Exercise directions: The result should be every line in the data below that carries the string "collapse".

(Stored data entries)
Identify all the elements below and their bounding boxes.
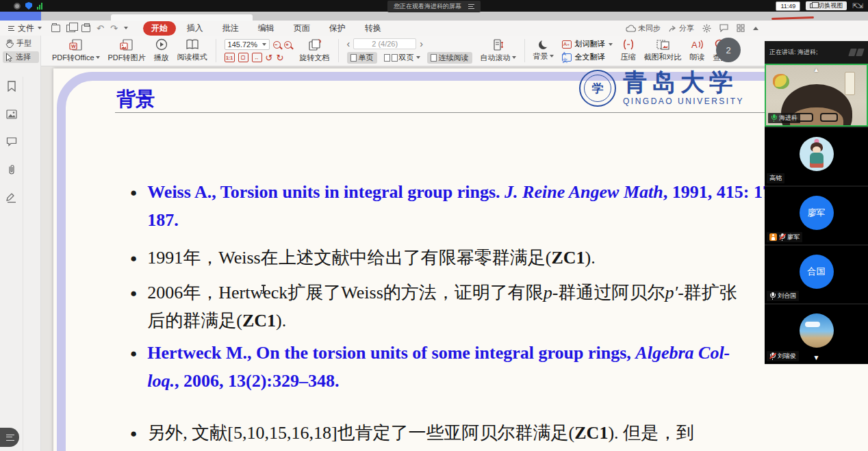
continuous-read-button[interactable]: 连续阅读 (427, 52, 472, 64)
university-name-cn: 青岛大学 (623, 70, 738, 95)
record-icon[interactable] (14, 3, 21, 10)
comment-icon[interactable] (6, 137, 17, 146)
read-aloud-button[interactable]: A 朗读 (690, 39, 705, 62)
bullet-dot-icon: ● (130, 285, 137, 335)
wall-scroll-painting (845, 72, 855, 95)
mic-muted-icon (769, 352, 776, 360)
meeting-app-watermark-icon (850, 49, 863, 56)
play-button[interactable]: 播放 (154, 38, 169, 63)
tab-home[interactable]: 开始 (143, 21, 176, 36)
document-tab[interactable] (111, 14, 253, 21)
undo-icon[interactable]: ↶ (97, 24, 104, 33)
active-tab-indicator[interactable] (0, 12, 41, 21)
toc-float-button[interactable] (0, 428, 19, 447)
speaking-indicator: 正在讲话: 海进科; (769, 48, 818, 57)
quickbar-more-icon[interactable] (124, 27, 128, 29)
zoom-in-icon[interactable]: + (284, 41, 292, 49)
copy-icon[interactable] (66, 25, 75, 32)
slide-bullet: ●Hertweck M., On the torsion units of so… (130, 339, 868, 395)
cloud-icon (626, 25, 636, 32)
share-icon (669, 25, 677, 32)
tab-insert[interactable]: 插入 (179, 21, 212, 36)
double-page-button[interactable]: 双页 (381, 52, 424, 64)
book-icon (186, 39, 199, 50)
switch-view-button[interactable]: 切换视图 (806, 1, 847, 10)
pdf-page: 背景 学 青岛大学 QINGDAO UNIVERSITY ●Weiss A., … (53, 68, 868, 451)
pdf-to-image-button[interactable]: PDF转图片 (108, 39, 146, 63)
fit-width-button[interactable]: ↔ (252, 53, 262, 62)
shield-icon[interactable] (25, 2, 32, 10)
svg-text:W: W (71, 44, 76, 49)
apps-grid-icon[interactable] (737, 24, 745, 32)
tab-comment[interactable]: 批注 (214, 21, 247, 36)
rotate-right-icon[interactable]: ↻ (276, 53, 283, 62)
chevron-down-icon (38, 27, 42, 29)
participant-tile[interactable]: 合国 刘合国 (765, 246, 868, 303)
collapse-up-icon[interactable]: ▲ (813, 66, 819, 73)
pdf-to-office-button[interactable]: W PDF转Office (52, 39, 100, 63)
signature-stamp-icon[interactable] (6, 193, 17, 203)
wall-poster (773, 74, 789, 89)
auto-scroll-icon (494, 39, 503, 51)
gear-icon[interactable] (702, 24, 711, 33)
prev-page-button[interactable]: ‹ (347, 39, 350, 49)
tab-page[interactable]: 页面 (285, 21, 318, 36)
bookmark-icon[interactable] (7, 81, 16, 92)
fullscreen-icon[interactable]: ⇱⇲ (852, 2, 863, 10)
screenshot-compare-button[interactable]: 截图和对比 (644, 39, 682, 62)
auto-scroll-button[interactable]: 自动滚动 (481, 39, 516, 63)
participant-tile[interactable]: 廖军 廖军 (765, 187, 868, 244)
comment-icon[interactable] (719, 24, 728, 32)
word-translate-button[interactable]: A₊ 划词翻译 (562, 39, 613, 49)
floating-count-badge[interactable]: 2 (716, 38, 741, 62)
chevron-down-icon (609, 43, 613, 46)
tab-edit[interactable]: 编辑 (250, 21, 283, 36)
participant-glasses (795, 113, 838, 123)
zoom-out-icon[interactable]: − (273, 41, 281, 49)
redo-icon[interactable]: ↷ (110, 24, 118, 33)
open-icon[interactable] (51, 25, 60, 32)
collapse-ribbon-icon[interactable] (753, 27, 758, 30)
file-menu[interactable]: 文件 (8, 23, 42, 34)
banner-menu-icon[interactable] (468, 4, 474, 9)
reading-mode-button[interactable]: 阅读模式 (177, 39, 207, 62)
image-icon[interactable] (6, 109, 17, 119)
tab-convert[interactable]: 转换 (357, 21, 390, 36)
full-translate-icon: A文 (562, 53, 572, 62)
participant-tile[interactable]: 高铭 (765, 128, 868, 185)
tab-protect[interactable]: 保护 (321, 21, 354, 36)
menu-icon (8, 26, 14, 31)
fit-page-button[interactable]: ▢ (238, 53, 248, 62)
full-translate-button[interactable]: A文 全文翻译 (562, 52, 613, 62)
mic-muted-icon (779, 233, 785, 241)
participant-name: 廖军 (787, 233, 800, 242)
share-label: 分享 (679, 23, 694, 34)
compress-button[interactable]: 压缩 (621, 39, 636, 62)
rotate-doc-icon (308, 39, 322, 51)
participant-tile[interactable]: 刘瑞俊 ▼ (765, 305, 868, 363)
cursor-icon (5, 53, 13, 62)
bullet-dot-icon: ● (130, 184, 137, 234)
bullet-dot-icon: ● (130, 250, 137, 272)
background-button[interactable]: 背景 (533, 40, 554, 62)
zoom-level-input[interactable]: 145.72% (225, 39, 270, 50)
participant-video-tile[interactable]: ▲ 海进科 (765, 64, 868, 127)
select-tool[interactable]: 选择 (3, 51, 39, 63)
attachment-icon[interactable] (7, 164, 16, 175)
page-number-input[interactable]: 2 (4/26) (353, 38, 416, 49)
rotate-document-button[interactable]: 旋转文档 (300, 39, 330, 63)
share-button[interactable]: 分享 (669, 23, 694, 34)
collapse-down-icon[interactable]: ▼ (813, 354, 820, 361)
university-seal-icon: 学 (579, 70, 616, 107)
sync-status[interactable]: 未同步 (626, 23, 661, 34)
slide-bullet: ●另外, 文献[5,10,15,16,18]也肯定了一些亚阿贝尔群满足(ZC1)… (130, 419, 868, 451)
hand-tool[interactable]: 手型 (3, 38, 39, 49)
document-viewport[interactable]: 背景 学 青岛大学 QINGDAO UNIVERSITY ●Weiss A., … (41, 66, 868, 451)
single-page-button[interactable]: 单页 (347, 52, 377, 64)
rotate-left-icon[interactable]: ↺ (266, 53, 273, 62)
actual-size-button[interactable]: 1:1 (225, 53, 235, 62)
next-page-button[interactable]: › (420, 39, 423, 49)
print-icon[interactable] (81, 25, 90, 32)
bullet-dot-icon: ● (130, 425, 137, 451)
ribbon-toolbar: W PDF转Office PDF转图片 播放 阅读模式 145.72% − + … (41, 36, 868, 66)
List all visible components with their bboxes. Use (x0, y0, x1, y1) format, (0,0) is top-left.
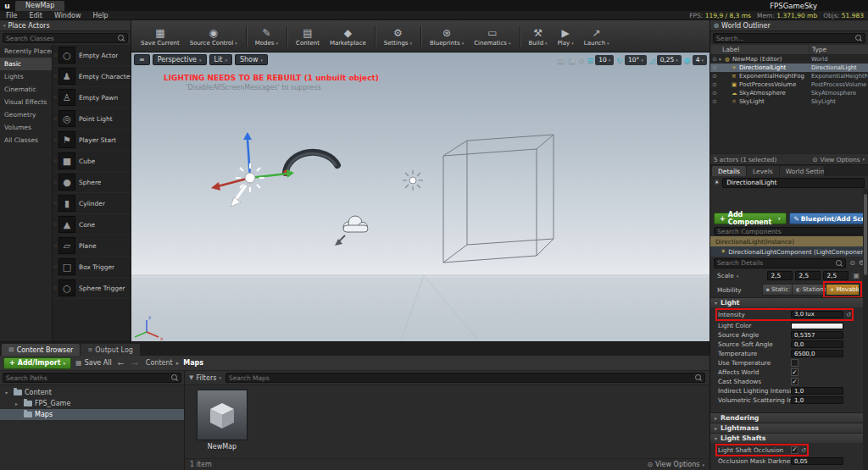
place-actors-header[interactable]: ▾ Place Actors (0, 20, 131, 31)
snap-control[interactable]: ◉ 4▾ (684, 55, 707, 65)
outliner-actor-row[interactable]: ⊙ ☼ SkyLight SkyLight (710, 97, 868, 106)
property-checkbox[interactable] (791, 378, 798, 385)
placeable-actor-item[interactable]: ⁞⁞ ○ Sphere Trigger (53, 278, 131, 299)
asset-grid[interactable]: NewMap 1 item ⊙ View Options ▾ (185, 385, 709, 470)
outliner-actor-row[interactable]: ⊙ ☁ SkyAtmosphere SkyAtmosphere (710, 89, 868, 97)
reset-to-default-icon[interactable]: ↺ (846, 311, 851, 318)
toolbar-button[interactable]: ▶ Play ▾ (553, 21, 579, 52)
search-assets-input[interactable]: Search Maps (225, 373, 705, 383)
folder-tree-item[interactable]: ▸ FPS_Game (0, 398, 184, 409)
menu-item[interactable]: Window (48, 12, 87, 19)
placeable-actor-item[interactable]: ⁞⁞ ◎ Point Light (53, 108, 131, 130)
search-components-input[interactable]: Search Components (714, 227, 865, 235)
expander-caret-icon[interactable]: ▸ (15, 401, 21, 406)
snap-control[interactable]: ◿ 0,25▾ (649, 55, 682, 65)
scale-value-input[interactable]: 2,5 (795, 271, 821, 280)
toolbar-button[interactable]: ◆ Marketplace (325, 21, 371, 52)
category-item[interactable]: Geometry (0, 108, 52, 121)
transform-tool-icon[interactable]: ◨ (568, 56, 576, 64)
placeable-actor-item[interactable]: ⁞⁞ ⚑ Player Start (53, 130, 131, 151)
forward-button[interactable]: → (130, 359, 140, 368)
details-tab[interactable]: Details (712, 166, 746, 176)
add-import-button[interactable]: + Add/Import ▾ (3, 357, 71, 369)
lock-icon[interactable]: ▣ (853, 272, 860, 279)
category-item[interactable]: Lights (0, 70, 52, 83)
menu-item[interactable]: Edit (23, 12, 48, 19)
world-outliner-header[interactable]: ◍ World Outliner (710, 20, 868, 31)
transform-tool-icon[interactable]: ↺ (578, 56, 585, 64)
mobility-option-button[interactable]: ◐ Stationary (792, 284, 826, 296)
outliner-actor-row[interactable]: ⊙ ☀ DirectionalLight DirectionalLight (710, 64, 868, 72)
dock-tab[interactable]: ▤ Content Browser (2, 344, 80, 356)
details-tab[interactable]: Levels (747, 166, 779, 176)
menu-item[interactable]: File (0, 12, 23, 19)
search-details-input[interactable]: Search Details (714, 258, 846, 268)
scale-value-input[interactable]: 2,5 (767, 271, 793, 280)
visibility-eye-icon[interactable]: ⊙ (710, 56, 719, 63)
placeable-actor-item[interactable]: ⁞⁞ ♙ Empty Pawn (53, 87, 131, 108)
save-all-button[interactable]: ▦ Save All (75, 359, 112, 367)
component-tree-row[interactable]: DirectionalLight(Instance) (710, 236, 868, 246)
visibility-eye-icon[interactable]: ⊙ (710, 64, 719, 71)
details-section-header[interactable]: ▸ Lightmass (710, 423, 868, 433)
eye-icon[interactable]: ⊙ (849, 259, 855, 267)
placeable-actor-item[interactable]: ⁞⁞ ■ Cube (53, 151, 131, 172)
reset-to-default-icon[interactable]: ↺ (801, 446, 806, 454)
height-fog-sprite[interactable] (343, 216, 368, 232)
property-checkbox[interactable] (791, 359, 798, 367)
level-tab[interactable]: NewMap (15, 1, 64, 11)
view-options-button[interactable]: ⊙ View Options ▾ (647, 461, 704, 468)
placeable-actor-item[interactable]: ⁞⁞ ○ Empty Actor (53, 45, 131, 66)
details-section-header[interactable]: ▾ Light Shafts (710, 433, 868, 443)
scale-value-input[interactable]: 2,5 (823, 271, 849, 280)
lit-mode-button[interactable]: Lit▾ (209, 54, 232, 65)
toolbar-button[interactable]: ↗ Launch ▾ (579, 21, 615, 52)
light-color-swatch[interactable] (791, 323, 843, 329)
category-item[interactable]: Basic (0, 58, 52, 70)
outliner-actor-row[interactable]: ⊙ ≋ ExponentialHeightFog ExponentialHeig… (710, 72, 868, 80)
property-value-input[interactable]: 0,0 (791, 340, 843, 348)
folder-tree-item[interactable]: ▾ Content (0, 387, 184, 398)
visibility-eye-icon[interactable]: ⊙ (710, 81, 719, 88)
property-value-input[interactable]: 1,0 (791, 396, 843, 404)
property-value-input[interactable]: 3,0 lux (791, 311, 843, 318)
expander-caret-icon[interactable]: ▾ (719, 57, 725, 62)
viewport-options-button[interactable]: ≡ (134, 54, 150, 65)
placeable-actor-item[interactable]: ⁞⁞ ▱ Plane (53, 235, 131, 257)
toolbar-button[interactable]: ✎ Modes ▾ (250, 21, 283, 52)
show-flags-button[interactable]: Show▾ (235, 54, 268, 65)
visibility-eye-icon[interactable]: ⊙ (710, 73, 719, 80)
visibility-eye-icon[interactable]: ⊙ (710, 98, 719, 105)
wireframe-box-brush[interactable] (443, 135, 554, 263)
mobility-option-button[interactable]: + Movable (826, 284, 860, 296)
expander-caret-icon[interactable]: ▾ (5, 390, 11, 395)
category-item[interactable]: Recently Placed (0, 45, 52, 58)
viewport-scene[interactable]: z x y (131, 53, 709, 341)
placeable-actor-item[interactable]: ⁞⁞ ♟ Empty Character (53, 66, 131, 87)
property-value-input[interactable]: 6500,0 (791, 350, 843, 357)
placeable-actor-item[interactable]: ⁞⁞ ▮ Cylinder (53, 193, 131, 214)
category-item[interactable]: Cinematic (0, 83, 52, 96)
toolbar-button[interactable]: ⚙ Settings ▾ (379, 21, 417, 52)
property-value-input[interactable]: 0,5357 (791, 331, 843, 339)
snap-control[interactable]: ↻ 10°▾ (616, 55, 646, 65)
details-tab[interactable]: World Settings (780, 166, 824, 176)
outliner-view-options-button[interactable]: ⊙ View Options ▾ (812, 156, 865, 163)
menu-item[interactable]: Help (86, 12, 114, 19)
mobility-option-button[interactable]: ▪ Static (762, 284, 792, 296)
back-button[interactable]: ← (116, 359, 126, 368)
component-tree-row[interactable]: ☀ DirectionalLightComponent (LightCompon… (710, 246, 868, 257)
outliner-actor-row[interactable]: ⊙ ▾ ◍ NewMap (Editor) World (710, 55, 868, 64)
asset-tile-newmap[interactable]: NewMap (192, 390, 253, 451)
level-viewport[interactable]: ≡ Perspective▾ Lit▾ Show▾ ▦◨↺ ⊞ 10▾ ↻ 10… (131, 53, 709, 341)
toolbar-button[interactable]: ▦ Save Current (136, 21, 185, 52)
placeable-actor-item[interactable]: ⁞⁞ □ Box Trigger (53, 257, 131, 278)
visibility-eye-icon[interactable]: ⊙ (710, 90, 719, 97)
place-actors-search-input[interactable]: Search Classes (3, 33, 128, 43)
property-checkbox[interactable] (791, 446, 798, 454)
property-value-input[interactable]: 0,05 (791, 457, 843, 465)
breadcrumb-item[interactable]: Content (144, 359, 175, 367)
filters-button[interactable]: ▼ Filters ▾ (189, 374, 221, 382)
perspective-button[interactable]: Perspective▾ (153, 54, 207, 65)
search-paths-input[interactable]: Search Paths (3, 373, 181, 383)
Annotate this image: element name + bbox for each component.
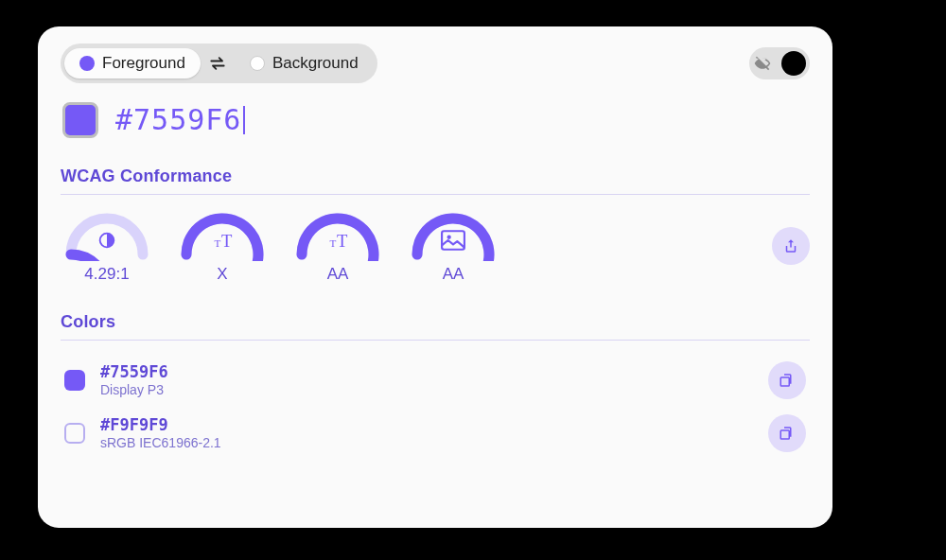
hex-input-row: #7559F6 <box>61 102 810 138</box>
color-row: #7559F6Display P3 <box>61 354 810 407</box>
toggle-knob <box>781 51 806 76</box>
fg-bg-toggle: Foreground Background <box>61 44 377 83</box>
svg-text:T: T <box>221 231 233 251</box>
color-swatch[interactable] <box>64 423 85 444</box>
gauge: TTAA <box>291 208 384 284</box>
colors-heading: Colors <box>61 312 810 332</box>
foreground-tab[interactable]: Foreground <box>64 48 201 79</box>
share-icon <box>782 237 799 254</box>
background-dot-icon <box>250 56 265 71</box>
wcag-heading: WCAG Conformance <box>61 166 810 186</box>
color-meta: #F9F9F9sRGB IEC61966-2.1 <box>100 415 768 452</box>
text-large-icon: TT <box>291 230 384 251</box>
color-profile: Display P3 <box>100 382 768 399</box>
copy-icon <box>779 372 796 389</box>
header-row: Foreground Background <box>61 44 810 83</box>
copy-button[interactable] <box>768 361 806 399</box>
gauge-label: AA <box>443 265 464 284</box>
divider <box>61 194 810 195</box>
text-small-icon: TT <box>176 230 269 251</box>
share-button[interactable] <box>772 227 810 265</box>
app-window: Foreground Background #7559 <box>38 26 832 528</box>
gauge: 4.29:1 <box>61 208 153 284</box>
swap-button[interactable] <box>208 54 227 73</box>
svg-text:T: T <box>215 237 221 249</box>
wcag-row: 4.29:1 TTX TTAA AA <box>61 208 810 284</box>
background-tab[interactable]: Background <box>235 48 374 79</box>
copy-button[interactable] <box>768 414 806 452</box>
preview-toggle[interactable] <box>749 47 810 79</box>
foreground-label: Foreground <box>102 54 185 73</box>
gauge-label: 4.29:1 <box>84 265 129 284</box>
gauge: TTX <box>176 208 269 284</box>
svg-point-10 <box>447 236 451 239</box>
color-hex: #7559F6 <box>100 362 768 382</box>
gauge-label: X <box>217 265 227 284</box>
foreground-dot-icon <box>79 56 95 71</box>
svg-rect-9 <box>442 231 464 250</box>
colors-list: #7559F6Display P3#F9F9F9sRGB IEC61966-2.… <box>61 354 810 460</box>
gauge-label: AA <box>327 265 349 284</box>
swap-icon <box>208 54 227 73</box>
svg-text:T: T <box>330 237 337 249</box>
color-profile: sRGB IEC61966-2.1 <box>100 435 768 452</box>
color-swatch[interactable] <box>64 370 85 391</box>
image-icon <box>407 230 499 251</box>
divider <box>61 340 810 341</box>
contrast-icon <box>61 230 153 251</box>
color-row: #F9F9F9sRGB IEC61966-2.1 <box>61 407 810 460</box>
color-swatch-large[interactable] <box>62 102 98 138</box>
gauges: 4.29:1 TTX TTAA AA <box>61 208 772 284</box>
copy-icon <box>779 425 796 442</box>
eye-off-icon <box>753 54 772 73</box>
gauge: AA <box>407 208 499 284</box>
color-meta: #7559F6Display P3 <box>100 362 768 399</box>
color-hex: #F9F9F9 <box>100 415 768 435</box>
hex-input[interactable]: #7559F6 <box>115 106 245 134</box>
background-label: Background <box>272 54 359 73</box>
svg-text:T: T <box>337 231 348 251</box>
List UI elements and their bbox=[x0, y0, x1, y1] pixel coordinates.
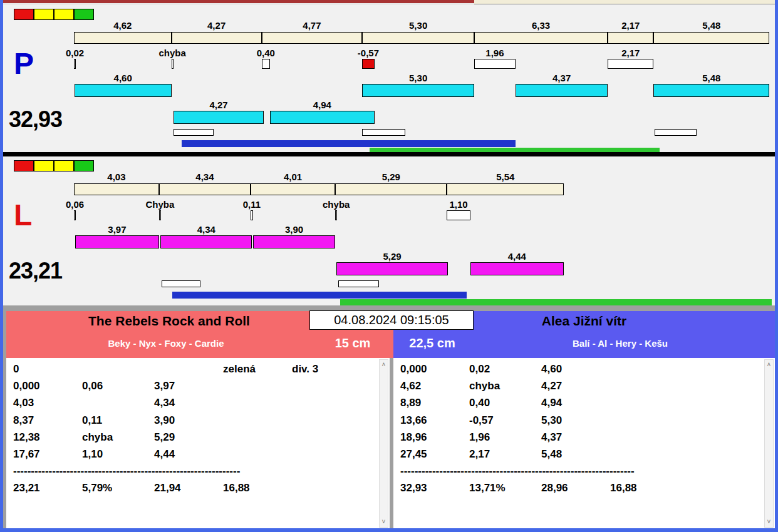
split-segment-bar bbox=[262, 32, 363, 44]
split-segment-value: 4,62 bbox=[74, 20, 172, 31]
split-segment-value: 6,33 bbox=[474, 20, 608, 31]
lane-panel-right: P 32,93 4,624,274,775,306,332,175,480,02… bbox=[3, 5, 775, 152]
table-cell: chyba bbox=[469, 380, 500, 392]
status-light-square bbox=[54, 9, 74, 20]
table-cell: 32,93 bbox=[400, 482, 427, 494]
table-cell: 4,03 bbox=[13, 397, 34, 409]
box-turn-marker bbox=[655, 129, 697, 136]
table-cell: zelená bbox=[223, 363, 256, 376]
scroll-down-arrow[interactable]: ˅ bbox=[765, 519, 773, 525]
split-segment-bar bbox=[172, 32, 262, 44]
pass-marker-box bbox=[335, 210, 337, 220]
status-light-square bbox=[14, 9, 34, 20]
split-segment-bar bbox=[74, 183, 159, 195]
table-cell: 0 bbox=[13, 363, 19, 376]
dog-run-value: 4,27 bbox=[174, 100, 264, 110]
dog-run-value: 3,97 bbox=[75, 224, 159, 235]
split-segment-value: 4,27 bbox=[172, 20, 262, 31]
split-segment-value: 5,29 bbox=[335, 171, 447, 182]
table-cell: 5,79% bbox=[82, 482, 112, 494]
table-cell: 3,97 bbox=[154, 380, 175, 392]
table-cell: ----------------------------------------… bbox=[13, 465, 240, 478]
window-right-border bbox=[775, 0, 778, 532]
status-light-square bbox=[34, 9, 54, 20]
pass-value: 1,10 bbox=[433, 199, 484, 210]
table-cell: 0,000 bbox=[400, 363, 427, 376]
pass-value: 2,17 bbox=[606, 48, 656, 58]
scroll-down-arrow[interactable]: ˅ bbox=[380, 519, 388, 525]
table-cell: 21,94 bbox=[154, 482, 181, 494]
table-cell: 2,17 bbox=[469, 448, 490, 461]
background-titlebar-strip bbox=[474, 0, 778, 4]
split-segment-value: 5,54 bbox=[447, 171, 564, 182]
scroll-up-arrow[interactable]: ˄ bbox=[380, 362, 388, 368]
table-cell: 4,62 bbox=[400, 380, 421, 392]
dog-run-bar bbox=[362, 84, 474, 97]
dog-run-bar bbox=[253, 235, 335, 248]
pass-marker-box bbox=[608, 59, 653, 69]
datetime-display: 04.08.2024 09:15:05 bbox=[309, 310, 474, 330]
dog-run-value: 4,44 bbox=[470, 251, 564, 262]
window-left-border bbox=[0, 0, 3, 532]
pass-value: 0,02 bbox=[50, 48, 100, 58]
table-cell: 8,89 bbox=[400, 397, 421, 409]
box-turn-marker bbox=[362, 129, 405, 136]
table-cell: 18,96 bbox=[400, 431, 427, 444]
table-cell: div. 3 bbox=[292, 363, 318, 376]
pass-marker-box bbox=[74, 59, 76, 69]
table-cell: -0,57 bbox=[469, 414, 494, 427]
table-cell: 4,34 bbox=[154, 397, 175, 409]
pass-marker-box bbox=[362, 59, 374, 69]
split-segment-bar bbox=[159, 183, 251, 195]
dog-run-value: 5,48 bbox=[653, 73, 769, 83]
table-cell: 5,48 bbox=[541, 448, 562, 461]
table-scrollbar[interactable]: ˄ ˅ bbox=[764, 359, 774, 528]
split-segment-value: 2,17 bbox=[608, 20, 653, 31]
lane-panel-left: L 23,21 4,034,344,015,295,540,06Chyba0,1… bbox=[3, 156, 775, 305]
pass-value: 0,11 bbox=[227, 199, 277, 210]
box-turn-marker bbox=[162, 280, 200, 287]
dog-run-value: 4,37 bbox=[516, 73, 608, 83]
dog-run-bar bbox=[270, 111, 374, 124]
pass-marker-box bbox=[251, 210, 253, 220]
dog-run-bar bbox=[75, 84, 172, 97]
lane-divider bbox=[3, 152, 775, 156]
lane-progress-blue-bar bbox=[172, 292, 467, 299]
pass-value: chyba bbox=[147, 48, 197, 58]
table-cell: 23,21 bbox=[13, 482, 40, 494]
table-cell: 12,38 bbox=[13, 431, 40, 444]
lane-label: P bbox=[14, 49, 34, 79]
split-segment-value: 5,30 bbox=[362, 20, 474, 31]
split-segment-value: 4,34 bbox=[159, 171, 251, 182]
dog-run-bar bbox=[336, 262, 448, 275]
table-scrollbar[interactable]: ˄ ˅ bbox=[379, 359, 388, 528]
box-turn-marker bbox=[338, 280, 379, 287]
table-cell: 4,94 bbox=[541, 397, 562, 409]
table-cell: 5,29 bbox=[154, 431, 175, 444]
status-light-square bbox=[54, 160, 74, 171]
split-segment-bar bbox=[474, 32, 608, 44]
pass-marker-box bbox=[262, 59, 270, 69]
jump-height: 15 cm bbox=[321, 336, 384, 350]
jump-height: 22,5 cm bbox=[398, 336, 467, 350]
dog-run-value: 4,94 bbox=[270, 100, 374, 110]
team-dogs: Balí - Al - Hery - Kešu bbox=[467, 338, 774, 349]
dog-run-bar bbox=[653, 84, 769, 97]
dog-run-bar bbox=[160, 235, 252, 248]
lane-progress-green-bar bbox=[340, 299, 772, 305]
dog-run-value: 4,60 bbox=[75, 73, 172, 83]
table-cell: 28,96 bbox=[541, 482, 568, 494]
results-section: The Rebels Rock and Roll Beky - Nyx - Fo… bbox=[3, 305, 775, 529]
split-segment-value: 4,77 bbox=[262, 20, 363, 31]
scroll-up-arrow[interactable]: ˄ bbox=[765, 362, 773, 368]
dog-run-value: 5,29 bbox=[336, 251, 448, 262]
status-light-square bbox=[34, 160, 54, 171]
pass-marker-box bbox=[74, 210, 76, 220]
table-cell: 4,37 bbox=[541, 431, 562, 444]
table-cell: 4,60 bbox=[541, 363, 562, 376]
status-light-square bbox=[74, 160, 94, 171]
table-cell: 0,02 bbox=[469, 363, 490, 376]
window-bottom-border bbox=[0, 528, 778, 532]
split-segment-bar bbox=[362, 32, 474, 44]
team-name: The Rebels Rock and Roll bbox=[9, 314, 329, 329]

Answer section:
collapse-up-icon[interactable]: ▲ (813, 66, 819, 73)
collapse-ribbon-icon[interactable] (753, 27, 758, 30)
collapse-down-icon[interactable]: ▼ (813, 354, 820, 361)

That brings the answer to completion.